What happened to them? Their downfall was brought on by the arrival of Europeans on the North American continent.
When the white man appeared on this continent, conditions rapidly changed. Practically all the early settlers were accustomed to the use of firearms; and whenever Pigeons appeared in great numbers, the inhabitants armed themselves with guns,clubs, stones, poles, and whatever could be used to destroy the birds. The most destructive implement was the net, to which the birds were attracted by bait, and under which vast numbers of them were trapped. Gunners baited the birds with grain. Dozens of birds sometimes were killed thus at a single shot. In one case seventy-one birds were killed by two shots. A single shot from the old flint-lock, single-barreled gun, fired into a tree, sometimes would procure a back load of pigeons.
The plight of the Passenger Pigeon is one worth remembering today, which the National Park Service honors as Endangered Species Day, a day that has been recognized only since 2006. The purpose of this recognition is to draw attention to the threats to wildlife, fish and plants that are listed under the Endangered Species Act. The Park Service also uses it to celebrate success stories, such as the delisting of the American bald eagle, American peregrine falcon, and some populations of gray wolf and grizzly bear (although not all would agree that the wolf or grizzly bear populations around Yellowstone National Park are ready to be delisted).
According to the Park Service, there currently are 389 "T&E," or threatened or endangered, species in 195 national park units: Of these, 280 are endangered, 108 are threatened, and one, the American alligator, is listed because of its similarity to the threatened American crocodile. These species are represented by 1,053 park populations. More than 1,700 Park Service biologists, botanists, and resource specialists implement recovery plan actions for T&E park populations.
About 70 percent of these populations are currently found on park lands, while 30 percent are historic. Park Service management policies direct parks to restore listed species’ habitats and to reestablish extirpated populations to maintain the species and the habitats upon which they depend. In 2008, 35 percent of T&E park populations were either not-at-risk, had stable populations, or had populations that were increasing in numbers, while 65 percent were either declining, unknown, or historic.
NPS units have restored 39 T&E populations – about 60 percent are plant species while 40 percent are mammals, mollusks, fishes, birds, or reptiles. The Hawaiian Island parks have restored 17 plant species and parks in the Southeast Region have restored four mollusks.

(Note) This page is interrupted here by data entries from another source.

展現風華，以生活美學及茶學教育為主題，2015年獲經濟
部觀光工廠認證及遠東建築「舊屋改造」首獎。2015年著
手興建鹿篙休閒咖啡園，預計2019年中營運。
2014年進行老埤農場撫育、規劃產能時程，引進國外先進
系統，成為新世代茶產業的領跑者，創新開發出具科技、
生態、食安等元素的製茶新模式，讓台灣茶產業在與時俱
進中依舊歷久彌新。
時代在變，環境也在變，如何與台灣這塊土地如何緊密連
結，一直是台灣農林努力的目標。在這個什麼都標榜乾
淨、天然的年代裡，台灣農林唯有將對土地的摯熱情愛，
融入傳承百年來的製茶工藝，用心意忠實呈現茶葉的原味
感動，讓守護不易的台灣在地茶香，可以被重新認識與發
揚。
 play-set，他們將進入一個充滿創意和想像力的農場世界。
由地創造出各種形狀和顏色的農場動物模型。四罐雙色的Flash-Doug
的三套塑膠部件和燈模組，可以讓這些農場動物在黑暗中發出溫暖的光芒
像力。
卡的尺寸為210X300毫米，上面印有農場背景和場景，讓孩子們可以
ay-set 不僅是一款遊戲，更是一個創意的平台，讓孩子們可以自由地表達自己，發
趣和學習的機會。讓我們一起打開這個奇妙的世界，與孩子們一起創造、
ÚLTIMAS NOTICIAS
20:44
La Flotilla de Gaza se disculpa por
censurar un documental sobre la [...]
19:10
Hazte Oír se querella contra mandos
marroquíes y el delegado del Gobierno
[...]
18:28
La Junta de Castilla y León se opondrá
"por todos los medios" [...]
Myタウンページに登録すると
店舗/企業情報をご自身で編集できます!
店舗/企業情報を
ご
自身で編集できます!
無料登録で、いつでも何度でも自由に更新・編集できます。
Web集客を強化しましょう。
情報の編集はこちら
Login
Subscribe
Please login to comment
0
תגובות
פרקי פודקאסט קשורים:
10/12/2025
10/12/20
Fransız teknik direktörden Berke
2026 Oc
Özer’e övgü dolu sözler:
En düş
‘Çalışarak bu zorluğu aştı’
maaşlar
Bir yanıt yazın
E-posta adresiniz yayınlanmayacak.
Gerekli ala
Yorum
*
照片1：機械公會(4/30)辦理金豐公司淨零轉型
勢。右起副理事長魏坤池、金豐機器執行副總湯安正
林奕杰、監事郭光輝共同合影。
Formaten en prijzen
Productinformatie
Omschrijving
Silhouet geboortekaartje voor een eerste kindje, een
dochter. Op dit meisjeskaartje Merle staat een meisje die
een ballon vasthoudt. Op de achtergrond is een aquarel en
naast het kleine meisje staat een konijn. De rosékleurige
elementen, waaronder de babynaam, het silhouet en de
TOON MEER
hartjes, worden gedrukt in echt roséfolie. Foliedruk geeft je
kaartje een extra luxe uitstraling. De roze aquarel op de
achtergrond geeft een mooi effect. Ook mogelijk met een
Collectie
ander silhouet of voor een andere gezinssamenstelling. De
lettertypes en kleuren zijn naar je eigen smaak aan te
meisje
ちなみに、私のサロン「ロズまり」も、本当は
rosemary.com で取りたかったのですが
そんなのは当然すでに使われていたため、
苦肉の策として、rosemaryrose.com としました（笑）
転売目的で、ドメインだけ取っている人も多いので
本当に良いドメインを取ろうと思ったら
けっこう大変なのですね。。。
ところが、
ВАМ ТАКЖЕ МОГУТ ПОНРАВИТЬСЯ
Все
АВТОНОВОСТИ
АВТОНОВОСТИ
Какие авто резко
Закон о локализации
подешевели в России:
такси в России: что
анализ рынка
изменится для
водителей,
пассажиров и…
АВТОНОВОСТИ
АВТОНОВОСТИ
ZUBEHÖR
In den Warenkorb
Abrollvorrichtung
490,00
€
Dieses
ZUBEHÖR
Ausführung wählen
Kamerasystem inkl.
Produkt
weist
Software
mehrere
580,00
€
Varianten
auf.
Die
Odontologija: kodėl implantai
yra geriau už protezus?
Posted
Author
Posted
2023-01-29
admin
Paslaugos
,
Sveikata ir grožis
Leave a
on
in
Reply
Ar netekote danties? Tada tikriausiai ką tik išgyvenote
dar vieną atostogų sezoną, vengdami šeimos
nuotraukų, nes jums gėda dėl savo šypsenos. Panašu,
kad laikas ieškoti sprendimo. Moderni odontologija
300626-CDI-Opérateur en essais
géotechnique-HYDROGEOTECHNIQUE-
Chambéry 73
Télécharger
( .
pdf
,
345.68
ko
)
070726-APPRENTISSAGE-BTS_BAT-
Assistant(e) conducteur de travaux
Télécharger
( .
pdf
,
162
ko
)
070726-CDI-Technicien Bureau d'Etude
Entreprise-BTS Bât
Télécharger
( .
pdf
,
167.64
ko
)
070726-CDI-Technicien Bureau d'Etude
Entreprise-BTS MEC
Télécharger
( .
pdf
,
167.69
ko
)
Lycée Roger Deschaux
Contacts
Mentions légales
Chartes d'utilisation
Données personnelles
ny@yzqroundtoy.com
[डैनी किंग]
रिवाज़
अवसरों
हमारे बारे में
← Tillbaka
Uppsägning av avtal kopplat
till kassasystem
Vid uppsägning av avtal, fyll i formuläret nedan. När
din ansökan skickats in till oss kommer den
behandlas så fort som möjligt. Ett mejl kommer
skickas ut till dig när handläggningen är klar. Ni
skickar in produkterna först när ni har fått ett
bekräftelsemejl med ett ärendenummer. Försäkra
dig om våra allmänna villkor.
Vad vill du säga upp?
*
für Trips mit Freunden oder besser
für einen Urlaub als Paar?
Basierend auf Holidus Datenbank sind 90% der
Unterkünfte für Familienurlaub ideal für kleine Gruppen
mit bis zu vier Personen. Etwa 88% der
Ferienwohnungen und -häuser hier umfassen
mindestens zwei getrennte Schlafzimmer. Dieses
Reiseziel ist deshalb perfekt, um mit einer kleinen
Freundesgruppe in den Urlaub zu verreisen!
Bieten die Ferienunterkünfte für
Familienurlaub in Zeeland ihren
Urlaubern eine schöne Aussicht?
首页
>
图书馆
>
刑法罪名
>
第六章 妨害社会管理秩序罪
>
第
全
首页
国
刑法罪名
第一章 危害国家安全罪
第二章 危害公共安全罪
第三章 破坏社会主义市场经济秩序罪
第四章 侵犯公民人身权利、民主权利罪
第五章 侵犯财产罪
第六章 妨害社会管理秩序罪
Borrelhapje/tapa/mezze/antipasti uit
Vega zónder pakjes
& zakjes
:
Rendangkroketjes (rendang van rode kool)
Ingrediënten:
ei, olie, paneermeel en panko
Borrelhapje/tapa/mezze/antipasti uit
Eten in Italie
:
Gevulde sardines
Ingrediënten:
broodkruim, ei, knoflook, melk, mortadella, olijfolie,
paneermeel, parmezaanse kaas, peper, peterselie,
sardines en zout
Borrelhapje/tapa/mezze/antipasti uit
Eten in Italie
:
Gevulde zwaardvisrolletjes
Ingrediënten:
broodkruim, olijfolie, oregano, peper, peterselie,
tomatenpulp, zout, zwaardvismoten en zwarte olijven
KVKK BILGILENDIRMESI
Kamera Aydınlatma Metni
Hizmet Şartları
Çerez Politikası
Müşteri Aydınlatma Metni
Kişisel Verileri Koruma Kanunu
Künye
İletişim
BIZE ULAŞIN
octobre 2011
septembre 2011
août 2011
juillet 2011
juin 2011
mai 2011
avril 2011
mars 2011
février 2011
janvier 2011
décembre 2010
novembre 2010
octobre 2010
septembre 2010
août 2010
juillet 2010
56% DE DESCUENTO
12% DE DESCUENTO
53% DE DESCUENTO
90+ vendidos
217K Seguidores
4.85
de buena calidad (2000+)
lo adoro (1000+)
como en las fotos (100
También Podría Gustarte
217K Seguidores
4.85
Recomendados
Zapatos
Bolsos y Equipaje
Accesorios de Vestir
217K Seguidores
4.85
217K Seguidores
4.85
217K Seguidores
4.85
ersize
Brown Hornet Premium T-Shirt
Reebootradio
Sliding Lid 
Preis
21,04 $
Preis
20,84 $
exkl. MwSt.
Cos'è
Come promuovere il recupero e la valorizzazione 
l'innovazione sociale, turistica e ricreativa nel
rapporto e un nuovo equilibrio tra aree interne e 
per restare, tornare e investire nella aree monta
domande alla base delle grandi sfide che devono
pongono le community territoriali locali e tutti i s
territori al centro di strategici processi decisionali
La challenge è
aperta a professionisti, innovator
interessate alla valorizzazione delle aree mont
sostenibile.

But this picture is not all bright. Land development threatens to turn some national park units into species-crippling biological islands, there's not always enough money to fund habitat restoration work or recovery programs, and some fear climate change, if left unchecked, will lead to mass extinctions.
Traveler trivia: Throughout the United States and foreign lands, there are currently 1,891 threatened and endangered listed species. The ESA celebrated its 35th anniversary on December 28, 2008. On March 28th, the secretaries of Interior and Commerce revoked a Bush administration rule that had become effective this past January 15th. Federal action agencies will once again consult with biologists at the U.S. Fish and Wildlife Service and the National Marine Fisheries Service for “not likely to adversely affect” determinations. The secretaries will conduct a joint review of the ESA consultation regulations to determine if any improvements should be proposed.